# Pizza Oven dome construction



## ChrisG

Awesome post. Reminded me of the ovens we have in my native country of Chile. Great stonework by the way.


----------



## roofex

JesseCocozza said:


> Around Here you can get a large pizza from a drive up window for $5!
> 
> Looks sweet though! Nice work.



Your right you can get pizza for a fiver, but will it tast as good..


----------



## stonecutter

JesseCocozza said:


> Around Here you can get a large pizza from a drive up window for $5!
> 
> Looks sweet though! Nice work.


I have had pizza from Canada to FLA (i have family in sarasota btw) to Colorado and Alaska. 

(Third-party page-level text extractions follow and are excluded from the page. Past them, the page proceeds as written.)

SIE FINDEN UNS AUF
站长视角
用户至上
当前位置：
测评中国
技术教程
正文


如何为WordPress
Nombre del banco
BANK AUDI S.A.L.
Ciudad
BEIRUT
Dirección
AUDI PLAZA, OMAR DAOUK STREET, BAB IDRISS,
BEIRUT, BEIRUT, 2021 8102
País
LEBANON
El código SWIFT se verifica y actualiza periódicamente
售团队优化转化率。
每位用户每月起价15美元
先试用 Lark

I say you cant get a good pie south of NJ or north of MA in general. I`m talking about real neopolitan style, not pizza hut or chicago deep dish or drive though conveyer pizza. 

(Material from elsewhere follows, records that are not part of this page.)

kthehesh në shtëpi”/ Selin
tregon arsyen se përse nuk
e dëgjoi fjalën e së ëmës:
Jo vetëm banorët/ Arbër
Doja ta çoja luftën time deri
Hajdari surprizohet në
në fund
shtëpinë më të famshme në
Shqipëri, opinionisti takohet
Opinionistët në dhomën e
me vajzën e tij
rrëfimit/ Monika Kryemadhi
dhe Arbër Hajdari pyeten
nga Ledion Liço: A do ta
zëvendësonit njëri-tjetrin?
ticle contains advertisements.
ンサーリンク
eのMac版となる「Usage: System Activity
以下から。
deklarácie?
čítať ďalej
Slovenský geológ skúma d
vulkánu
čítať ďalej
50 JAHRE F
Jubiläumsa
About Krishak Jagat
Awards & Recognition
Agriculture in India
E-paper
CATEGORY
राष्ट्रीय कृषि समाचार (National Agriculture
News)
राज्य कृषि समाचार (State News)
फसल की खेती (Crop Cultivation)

That stuff may be ok, I admit sometimes its good, but....nothing, I mean nothing beats a wood-fired thin crust pizza with san marzano tomato sauce and buffalo mozzarella. Sometimes the simple ones are the best!! 

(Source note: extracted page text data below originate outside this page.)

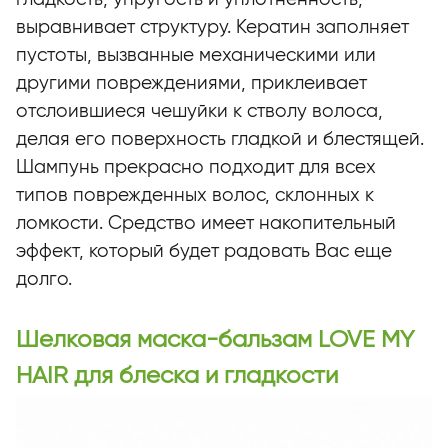
выравнивает структуру. Кератин заполняет
пустоты, вызванные механическими или
другими повреждениями, приклеивает
отслоившиеся чешуйки к стволу волоса,
делая его поверхность гладкой и блестящей.
Шампунь прекрасно подходит для всех
типов поврежденных волос, склонных к
ломкости. Средство имеет накопительный
эффект, который будет радовать Вас еще
долго.
Шелковая маска-бальзам LOVE MY
HAIR для блеска и гладкости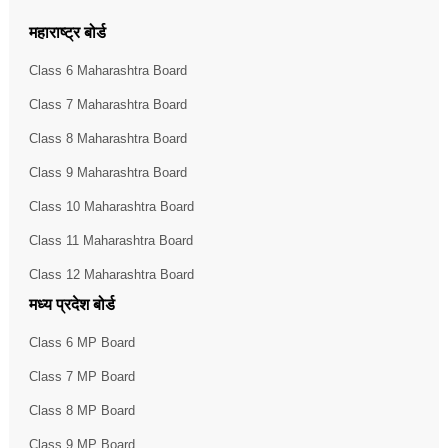
महाराष्ट्र बोर्ड
Class 6 Maharashtra Board
Class 7 Maharashtra Board
Class 8 Maharashtra Board
Class 9 Maharashtra Board
Class 10 Maharashtra Board
Class 11 Maharashtra Board
Class 12 Maharashtra Board
मध्य प्रदेश बोर्ड
Class 6 MP Board
Class 7 MP Board
Class 8 MP Board
Class 9 MP Board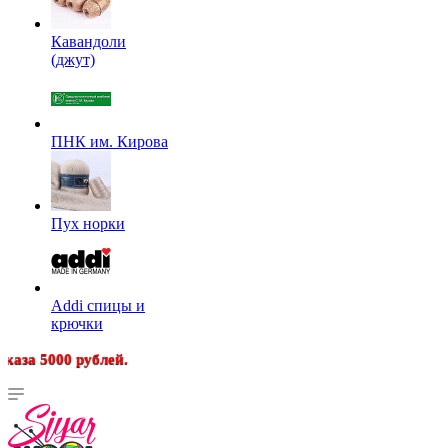
Кавандоли
(джут)
ПНК им. Кирова
Пух норки
Addi спицы и
крючки
лей.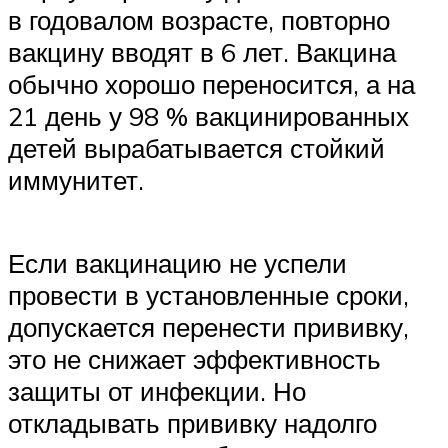
в годовалом возрасте, повторно
вакцину вводят в 6 лет. Вакцина
обычно хорошо переносится, а на
21 день у 98 % вакцинированных
детей вырабатывается стойкий
иммунитет.
Если вакцинацию не успели
провести в установленные сроки,
допускается перенести прививку,
это не снижает эффективность
защиты от инфекции. Но
откладывать прививку надолго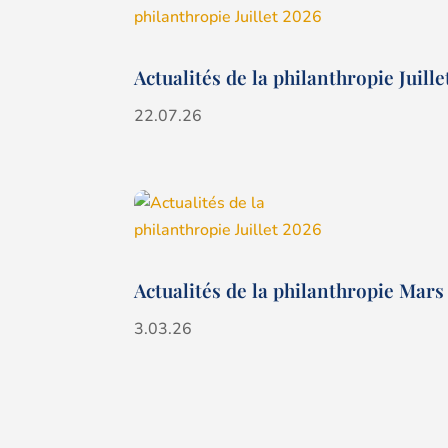
Actualités de la philanthropie Juill
22.07.26
Actualités de la philanthropie Mars
3.03.26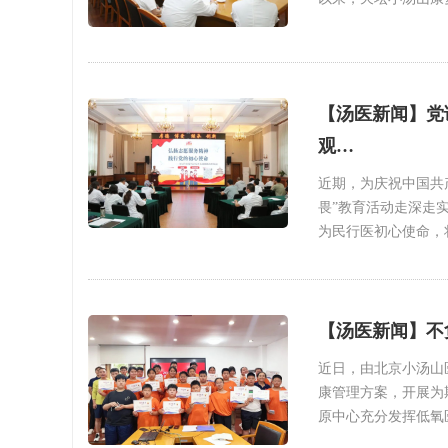
【汤医新闻】党
观…
近期，为庆祝中国共
畏”教育活动走深走
为民行医初心使命，
【汤医新闻】不
近日，由北京小汤山
康管理方案，开展为
原中心充分发挥低氧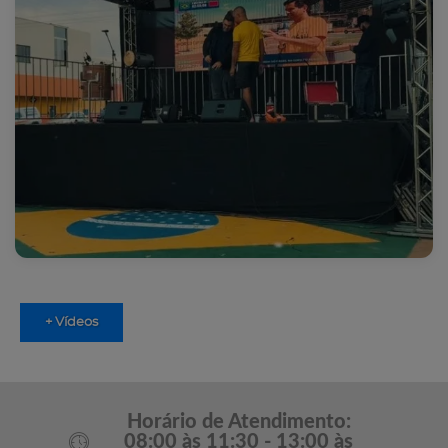
+ Vídeos
Horário de Atendimento:
08:00 às 11:30 - 13:00 às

Totally my opinion I know but my neopolitan side of the family is the reason I`m biased!!


----------



## roofex

stonecutter said:


> I have had pizza from Canada to FLA (i have family in sarasota btw) to Colorado and Alaska.
> 
> I say you cant get a good pie south of NJ or north of MA in general. I`m talking about real neopolitan style, not pizza hut or chicago deep dish or drive though conveyer pizza.
> 
> That stuff may be ok, I admit sometimes its good, but....nothing, I mean nothing beats a wood-fired thin crust pizza with san marzano tomato sauce and buffalo mozzarella. Sometimes the simple ones are the best!!
> 
> Totally my opinion I know but my neopolitan side of the family is the reason I`m biased!!


Yeap your right, I would pay top Dollar for one of your pizzas..


----------



## JD3lta

If we're comparing ordered pizza to firing up a pizza oven. Being able to make your own pizza if you had company around or not definitely trumps fast food. There's no hours of operation. Just sharing that pizza is more than a novelty in my book.


----------



## JesseCocozza

I know. I was kidding. We
Like to make our own pizza at home but best I've done is with a pizza stone in the oven. We have a couple places in town that have ovens similar to yours. I say similar because it's the same concept, but your's looks way better!

What does your family do here in town?


----------



## stonecutter

JesseCocozza said:


> I know. I was kidding. We
> Like to make our own pizza at home but best I've done is with a pizza stone in the oven. We have a couple places in town that have ovens similar to yours. I say similar because it's the same concept, but your's looks way better!
> 
> What does your family do here in town?


Well, the family in Sarasota is mostly the last of my great aunts and uncles, sons and daughters of my great grandparents from naples. So, they are just enjoying life at those magnificent beaches you have. A couple of their children are in the or where in military. One is a retired Marine DI.

I am under no delusion that my pizza is the best...I just love any pizza that is wood fired!!!


----------



## stonecutter

JD3lta said:


> If we're comparing ordered pizza to firing up a pizza oven. Being able to make your own pizza if you had company around or not definitely trumps fast food. There's no hours of operation. Just sharing that pizza is more than a novelty in my book.


No..not comparing homemade wood fired to fastfood pizza...you cant.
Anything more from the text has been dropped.